Er zählt zu den erfahrensten Politstrategen der Republikaner in Washington: Kenneth Feltman arbeitete mit allen republikanischen Präsidenten seit Ronald Reagan zusammen, zuletzt beriet er Nicolas Sarkozy in Frankreich. Im  Interview mit DiePresse.com verrät der Ex-Präsident der „American League of Lobbyists“ und der Vereinigung der internationalen Politberater wie er die Zusammenarbeit mit „Sarkozy“ empfunden hat, warum er noch immer auf Mitt Romney setzt und ihn ein Volksaufstand in Russland nicht überraschen würde.

DiePresse.com: Sie haben 1988 einen „conflict index“ entwickelt, den Studenten 2010 nutzten, um den Fall des Mubarak-Regimes vorherzusagen. Das ist ziemlich beeindruckend, denn Ägypten hatte damals kaum ein Experte auf der Liste. Also verraten Sie uns doch, welches Land als nächstes dran ist.

Kenneth Feltman: Syrien, ohne Zweifel. Aber auch der Iran ist immer bereit für Veränderung. Die Iraner sind aber sehr aufgeweckt und weitsichtig. Sie wissen nicht, ob ein Aufstand die Sache besser oder schlechter machen würde, deshalb sind Aktionen wie in anderen muslimischen Ländern derzeit nicht sehr wahrscheinlich. Es gibt auch eine wachsende Unzufriedenheit in Russland, die deutlich weiter verbreitet ist, als wir im Westen das realisieren. Das ist vermutlich auch der Grund, warum Putins Regierung so hart durchgreift. Sie bemerkt langsam, dass sie ein größeres Problem hat als jemals zuvor unter Putin.
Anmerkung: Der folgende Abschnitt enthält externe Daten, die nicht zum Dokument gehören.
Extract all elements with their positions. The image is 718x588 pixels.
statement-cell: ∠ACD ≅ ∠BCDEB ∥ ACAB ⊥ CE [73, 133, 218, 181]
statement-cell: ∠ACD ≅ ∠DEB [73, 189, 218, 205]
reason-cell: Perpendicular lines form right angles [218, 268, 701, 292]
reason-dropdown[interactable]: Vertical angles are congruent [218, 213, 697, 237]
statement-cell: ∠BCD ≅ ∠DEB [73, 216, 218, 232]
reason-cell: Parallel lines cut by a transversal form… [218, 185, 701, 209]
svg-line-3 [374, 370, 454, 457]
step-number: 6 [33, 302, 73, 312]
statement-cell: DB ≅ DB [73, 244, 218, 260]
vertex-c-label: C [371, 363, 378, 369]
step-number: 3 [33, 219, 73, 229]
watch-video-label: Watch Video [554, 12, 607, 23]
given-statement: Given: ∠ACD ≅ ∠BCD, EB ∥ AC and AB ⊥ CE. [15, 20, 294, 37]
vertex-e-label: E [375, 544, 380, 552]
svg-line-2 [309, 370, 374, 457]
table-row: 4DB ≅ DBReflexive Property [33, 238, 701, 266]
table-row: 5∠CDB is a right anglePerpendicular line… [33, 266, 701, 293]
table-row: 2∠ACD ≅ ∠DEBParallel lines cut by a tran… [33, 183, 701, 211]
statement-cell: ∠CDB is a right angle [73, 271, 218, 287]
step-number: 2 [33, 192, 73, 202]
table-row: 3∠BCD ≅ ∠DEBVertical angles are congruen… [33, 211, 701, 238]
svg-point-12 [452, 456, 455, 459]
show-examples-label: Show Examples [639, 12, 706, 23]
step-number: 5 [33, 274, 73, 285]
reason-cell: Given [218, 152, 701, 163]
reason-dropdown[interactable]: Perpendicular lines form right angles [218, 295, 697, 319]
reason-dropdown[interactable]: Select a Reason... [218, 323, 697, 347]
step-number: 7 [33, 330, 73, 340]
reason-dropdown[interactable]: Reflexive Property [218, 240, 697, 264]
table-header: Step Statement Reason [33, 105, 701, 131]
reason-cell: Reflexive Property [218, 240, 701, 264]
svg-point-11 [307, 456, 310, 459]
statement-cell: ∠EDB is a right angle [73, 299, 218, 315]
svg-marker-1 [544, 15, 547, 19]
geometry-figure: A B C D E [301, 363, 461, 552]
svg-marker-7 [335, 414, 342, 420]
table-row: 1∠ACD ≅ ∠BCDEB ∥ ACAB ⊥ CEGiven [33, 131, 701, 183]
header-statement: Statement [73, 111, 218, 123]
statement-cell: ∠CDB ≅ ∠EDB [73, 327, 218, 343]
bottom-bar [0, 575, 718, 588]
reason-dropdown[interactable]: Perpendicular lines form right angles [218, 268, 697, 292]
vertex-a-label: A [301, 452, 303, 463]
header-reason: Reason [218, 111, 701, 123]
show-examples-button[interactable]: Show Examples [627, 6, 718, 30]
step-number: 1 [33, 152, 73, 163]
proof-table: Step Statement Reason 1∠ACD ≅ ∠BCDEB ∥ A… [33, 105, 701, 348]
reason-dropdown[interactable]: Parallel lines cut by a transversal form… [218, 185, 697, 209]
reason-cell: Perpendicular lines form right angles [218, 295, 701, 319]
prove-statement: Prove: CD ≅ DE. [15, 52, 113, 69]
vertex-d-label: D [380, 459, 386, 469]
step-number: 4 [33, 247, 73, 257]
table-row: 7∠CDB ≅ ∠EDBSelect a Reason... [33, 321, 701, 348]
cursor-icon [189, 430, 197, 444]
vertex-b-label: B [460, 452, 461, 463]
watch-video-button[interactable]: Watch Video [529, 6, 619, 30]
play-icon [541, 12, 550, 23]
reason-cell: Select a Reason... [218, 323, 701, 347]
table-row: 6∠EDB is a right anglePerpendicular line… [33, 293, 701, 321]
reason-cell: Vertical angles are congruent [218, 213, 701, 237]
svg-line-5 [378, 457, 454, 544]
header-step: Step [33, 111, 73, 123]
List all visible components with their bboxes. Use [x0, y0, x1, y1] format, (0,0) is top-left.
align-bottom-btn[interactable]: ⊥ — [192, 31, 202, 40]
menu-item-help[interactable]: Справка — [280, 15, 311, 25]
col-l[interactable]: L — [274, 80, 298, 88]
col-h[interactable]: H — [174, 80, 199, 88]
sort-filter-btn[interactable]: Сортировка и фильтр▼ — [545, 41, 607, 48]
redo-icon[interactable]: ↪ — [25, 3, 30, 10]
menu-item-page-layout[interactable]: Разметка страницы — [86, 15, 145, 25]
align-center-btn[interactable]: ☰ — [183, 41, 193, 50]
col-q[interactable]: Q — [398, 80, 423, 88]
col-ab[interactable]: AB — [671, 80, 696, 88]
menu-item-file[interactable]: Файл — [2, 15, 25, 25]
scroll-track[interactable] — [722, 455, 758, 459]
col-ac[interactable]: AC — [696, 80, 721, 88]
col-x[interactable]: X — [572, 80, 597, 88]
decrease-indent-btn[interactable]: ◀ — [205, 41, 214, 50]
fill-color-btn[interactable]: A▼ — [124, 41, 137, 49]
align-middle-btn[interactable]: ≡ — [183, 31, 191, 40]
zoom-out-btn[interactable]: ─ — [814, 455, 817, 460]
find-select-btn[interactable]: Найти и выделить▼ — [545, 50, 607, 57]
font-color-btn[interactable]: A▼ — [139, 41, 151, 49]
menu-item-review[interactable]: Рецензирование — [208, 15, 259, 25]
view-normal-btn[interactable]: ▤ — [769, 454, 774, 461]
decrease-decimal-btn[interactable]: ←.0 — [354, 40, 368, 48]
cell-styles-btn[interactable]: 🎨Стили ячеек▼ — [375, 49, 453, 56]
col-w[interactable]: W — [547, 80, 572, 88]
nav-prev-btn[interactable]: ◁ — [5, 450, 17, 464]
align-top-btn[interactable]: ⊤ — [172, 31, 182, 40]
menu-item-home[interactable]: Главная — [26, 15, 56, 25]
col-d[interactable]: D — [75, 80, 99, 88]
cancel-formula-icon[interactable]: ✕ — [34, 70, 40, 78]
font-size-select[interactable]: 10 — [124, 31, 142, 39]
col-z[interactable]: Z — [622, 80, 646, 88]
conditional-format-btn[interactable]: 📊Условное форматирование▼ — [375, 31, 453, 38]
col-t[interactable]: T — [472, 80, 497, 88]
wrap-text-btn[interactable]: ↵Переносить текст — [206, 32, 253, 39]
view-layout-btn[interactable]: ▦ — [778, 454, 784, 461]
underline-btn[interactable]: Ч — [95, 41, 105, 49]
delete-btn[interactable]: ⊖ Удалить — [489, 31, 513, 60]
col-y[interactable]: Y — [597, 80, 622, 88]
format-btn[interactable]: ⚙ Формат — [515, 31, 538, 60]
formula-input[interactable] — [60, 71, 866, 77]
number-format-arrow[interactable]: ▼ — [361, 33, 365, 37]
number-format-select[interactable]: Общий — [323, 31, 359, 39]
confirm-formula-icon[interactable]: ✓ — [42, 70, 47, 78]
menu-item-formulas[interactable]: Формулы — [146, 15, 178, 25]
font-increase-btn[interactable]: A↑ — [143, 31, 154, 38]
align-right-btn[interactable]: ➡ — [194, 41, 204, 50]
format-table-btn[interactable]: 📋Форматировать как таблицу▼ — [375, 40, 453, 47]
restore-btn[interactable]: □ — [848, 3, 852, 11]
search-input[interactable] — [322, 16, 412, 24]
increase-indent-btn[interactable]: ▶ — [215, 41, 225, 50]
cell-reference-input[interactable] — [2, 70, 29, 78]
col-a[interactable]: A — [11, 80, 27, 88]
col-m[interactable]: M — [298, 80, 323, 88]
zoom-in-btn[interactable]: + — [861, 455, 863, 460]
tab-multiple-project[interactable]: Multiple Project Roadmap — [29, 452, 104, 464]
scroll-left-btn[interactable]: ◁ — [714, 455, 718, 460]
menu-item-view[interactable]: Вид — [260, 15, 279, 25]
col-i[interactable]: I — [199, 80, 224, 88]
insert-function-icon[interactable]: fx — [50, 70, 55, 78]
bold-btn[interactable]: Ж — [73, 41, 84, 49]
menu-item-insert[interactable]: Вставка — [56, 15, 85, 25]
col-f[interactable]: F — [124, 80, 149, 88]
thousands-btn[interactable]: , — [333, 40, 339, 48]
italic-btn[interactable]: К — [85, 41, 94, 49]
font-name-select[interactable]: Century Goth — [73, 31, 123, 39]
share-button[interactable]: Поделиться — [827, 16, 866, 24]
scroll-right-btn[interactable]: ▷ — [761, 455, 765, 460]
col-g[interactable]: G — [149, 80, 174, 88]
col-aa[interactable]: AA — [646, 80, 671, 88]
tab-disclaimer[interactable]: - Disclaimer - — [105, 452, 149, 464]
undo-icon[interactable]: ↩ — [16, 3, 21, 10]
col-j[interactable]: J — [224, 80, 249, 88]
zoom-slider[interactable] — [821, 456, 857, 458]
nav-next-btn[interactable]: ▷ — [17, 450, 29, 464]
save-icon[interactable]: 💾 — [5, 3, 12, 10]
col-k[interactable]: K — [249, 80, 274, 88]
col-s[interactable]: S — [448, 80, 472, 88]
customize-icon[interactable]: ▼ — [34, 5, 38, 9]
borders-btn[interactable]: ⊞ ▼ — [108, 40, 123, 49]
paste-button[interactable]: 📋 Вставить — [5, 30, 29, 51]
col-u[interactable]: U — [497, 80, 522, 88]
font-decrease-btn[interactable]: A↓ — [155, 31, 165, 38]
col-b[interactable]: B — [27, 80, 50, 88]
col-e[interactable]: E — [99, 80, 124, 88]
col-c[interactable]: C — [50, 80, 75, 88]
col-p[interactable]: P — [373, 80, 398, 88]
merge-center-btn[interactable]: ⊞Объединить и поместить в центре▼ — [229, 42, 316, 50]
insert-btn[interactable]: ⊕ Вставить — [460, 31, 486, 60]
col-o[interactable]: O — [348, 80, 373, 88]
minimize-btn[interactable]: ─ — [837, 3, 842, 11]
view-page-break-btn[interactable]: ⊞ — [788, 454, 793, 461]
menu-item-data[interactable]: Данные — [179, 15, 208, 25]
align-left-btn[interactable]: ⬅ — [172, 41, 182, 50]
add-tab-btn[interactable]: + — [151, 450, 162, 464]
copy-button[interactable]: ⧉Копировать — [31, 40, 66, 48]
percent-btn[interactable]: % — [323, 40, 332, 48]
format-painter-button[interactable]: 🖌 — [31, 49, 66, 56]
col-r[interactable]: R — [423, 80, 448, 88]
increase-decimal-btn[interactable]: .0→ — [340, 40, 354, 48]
Sie rechnen mit einem Volksaufstand in Russland?

Nein, das sage ich nicht. Aber es ist wahrscheinlich, dass wir in Russland mehr und mehr Konflikte sehen werden, die zu einem Volksaufstand führen könnten. Wenn Putin nicht auf seine engsten Vertrauten aufpasst, könnten sie sich gegen ihn verbünden, um ihre eigenen Jobs zu retten.

Sie haben auch den Iran erwähnt. Glauben Sie, dass ein möglicher US-Präsident Mitt Romney gegen den Iran in den Krieg ziehen würde?

Nein, es hat keine Vorteile für die USA gegen irgendein Land der Welt in den Krieg zu ziehen, solange wir nicht angegriffen werden.

Der Irak-Krieg hatte wohl auch keine Vorteile für die USA - und trotzdem hat ihn George W. Bush geführt. Sie haben damals für Bush gearbeitet. Enttäuscht?

Ja, ich war enttäuscht von ihm. Der Irak-Krieg hatte tatsächlich keine Vorteile. Und ich denke Romney sieht das genauso. Regime Change klingt ja immer gut. In einer Gesellschaft mit moderner Kommunikation kann Veränderung aber nur von innen kommen, niemals von außen.

Ist der Iran überhaupt die größte Gefahr für US-Interessen in der Region? Pakistan zum Beispiel hat schon die Atombombe, und eine große Mehrheit dort ist den USA gegenüber feindlich eingestellt.

Die größte Gefahr für die Vereinigten Staaten sind die Vereinigten Staaten. Wir sind unser eigener schlimmster Feind, weil wir uns selber immer in Schwierigkeiten bringen und dann Bomben abwerfen oder unsere Bodentruppen schicken.

Kommen wir zum US-Wahlkampf: Die US-Wirtschaft erholt sich kaum, die Gesundheitsreform ist nicht gerade beliebt, die Jugend von Obama enttäuscht. Viel besser könnten die Bedingungen für die Republikaner im Wahlkampf doch gar nicht sein …...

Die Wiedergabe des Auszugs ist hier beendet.